RecNet

This project tries to implement RecNet proposed in Reconstruction Network for Video Captioning [1], CVPR 2018.

Environment

Requirements

How to use

Step 1. Setup python virtual environment

$ virtualenv .env
$ source .env/bin/activate
(.env) $ pip install --upgrade pip
(.env) $ pip install -r requirements.txt

Step 2. Prepare Data

  1. Extract Inception-v4 [2] features from datasets, and locate them at <PROJECT ROOT>/<DATASET>/features/<DATASET>_InceptionV4.hdf5. I extracted the Inception-v4 features from here.

    Dataset Inception-v4
    MSVD link
    MSR-VTT link
  2. Split the dataset along with the official splits by running following:

    (.env) $ python -m splits.MSVD
    (.env) $ python -m splits.MSR-VTT

Step 3. Prepare Evaluation Codes

Clone evaluation codes from the official coco-evaluation repo.

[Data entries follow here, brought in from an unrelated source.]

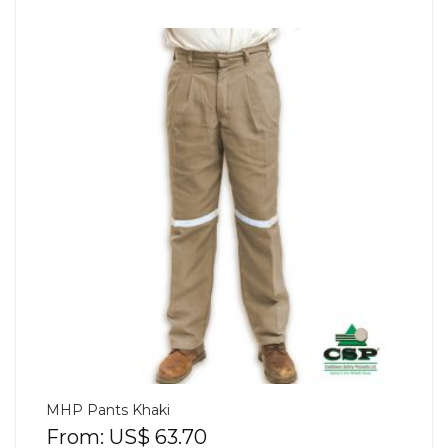
MHP Pants Khaki
From:
US$
63.70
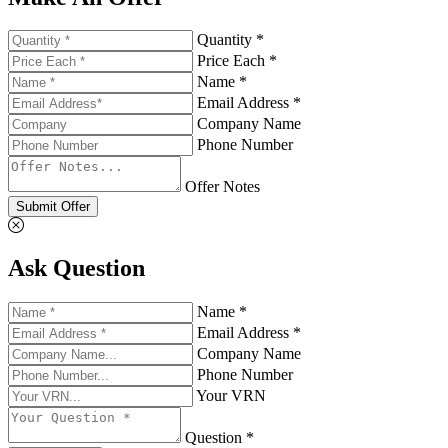
Quantity *
Price Each *
Name *
Email Address *
Company Name
Phone Number
Offer Notes
Submit Offer
Ask Question
Name *
Email Address *
Company Name
Phone Number
Your VRN
Question *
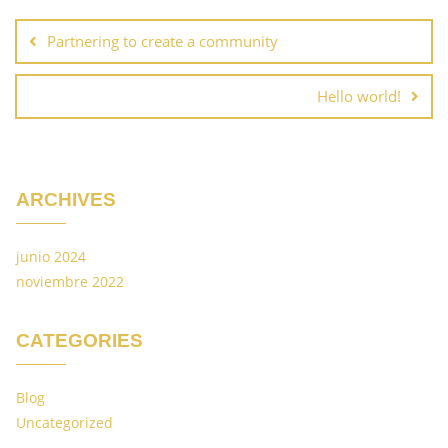
Partnering to create a community
Hello world!
ARCHIVES
junio 2024
noviembre 2022
CATEGORIES
Blog
Uncategorized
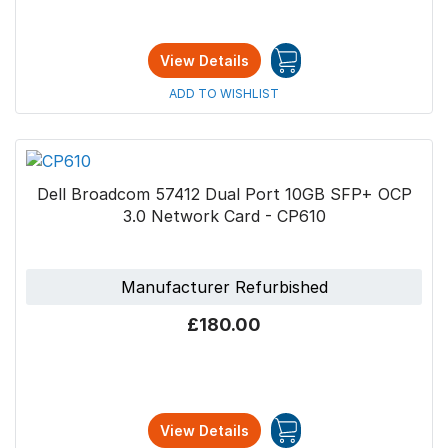
View Details
ADD TO WISHLIST
Dell Broadcom 57412 Dual Port 10GB SFP+ OCP
3.0 Network Card - CP610
Manufacturer Refurbished
£180.00
View Details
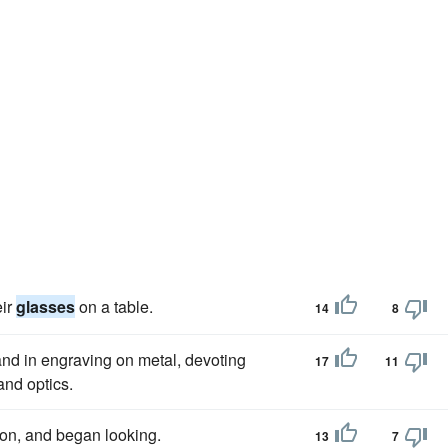
eir
glasses
on a table.
14
8
and in engraving on metal, devoting
17
11
and optics.
ition, and began looking.
13
7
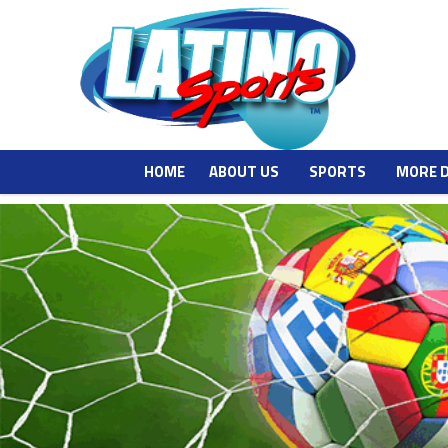
HOME
ABOUT US
SPORTS
MORE 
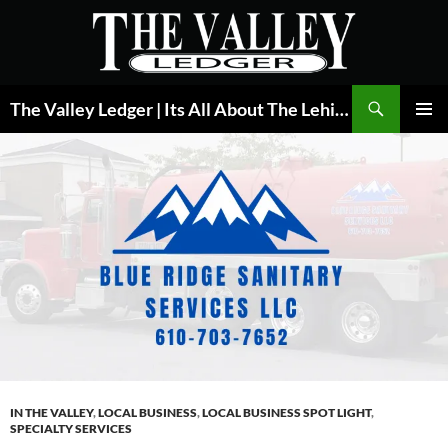
Skip
to
content
Search
The Valley Ledger | Its All About The Lehigh Valley
PRIMAR
MENU
IN THE VALLEY
,
LOCAL BUSINESS
,
LOCAL BUSINESS SPOT LIGHT
,
SPECIALTY SERVICES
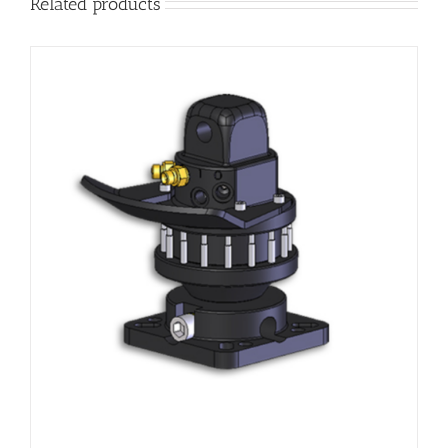
Related products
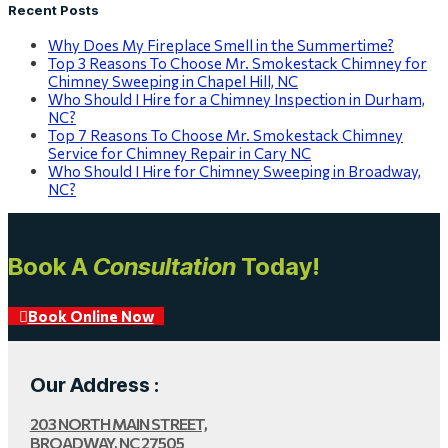
Recent Posts
Why Does My Fireplace Smell in the Summertime?
Top 3 Reasons To Choose Mr. Smokestack Chimney for
Chimney Sweeping in Chapel Hill, NC
Who Should I Hire for a Chimney Inspection in Durham,
NC?
Top 7 Reasons To Choose Mr. Smokestack Chimney
Service for Chimney Repair in Cary NC
Who Should I Hire for Chimney Sweeping in Broadway,
NC?
Book A
Consultation
Today!
Book Online Now
Our Address :
203 NORTH MAIN STREET,
BROADWAY, NC 27505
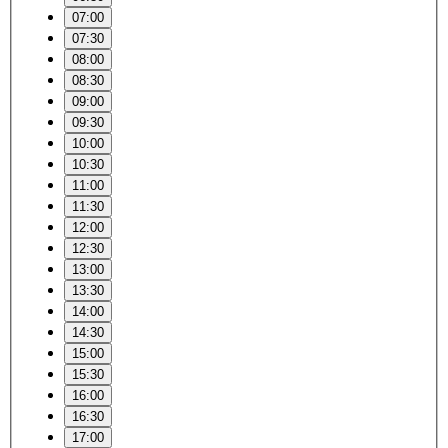
07:00
07:30
08:00
08:30
09:00
09:30
10:00
10:30
11:00
11:30
12:00
12:30
13:00
13:30
14:00
14:30
15:00
15:30
16:00
16:30
17:00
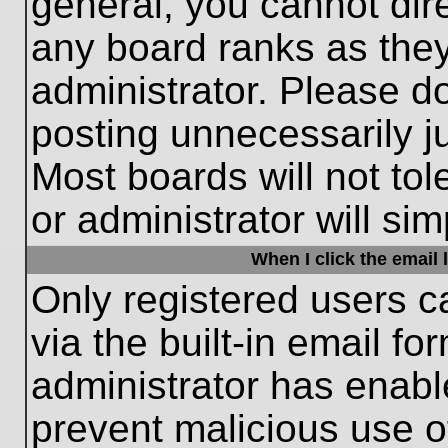
general, you cannot dir
any board ranks as they
administrator. Please d
posting unnecessarily ju
Most boards will not tol
or administrator will si
When I click the email l
Only registered users c
via the built-in email fo
administrator has enable
prevent malicious use o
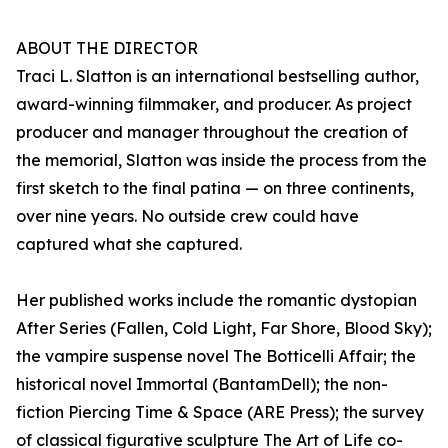
ABOUT THE DIRECTOR
Traci L. Slatton is an international bestselling author,
award-winning filmmaker, and producer. As project
producer and manager throughout the creation of
the memorial, Slatton was inside the process from the
first sketch to the final patina — on three continents,
over nine years. No outside crew could have
captured what she captured.
Her published works include the romantic dystopian
After Series (Fallen, Cold Light, Far Shore, Blood Sky);
the vampire suspense novel The Botticelli Affair; the
historical novel Immortal (BantamDell); the non-
fiction Piercing Time & Space (ARE Press); the survey
of classical figurative sculpture The Art of Life co-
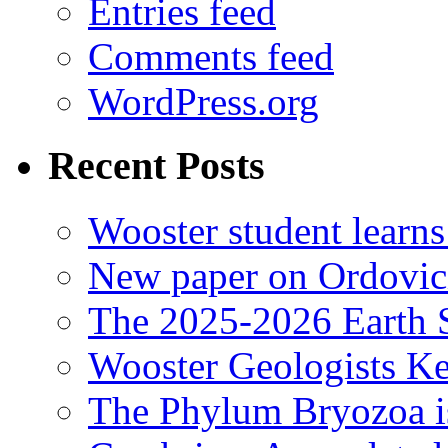
Entries feed
Comments feed
WordPress.org
Recent Posts
Wooster student learns
New paper on Ordovici
The 2025-2026 Earth S
Wooster Geologists K
The Phylum Bryozoa i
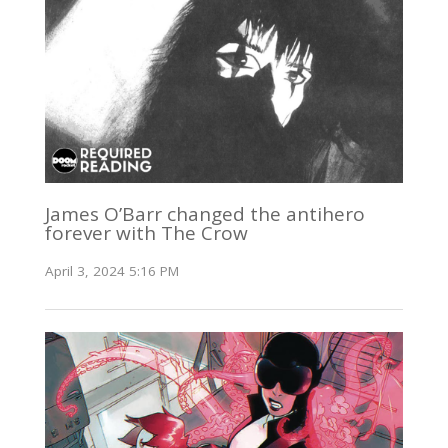
James O’Barr changed the antihero
forever with The Crow
April 3, 2024 5:16 PM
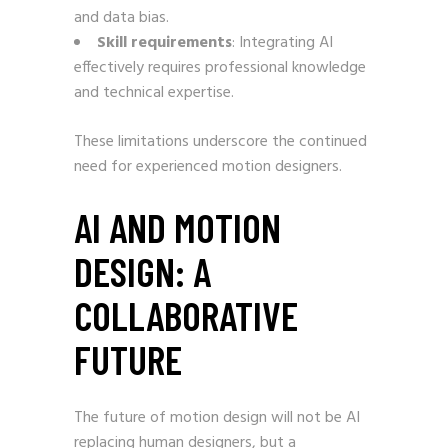
and data bias.
Skill requirements
: Integrating AI
effectively requires professional knowledge
and technical expertise.
These limitations underscore the continued
need for experienced motion designers.
AI AND MOTION
DESIGN: A
COLLABORATIVE
FUTURE
The future of motion design will not be AI
replacing human designers, but a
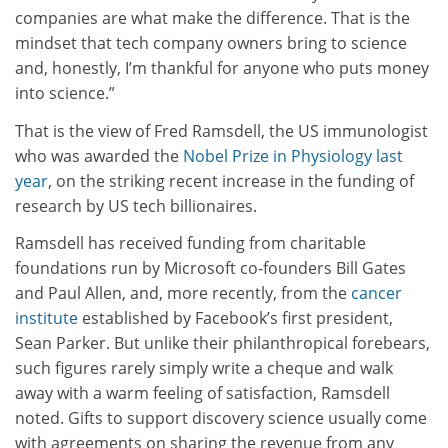
companies are what make the difference. That is the
mindset that tech company owners bring to science
and, honestly, I’m thankful for anyone who puts money
into science.”
That is the view of Fred Ramsdell, the US immunologist
who was awarded the
Nobel Prize in Physiology last
year
, on the striking recent increase in the funding of
research by US tech billionaires.
Ramsdell has received funding from charitable
foundations run by Microsoft co-founders Bill Gates
and Paul Allen, and, more recently, from the
cancer
institute
established by Facebook’s first president,
Sean Parker. But unlike their philanthropical forebears,
such figures rarely simply write a cheque and walk
away with a warm feeling of satisfaction, Ramsdell
noted. Gifts to support discovery science usually come
with agreements on sharing the revenue from any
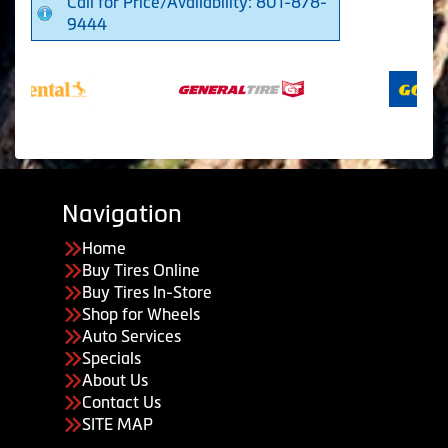
Call for Price/Availability: 801-878-
9444
Navigation
Home
Buy Tires Online
Buy Tires In-Store
Shop for Wheels
Auto Services
Specials
About Us
Contact Us
SITE MAP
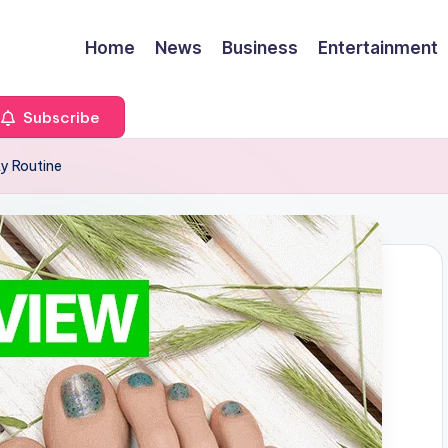
Home
News
Business
Entertainment
Subscribe
y Routine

   (.env) $ git clone https://github.com/tylin/coco-caption.git
   (.env) $ mv coco-caption/pycocoevalcap .
   (.env) $ rm -rf coco-caption

Step 4. Train

You can change some hyperparameters by modifying configs/train_stage1.py and configs/train_stage2.py.

Step 5. Inference

  1. Set the checkpoint path by changing ckpt_fpath of RunConfig in configs/run.py.
  2. Run
    (.env) $ python run.py

Performances

* NOTE: As you can see, the performance of RecNet does not outperform SA-LSTM. Better hyperparameters should be found out.

References

[1] Wang, Bairui, et al. "Reconstruction Network for Video Captioning." Proceedings of the IEEE Conference on Computer Vision and Pattern Recognition. 2018.

[2] Szegedy, Christian, et al. "Inception-v4, inception-resnet and the impact of residual connections on learning." AAAI. Vol. 4. 2017.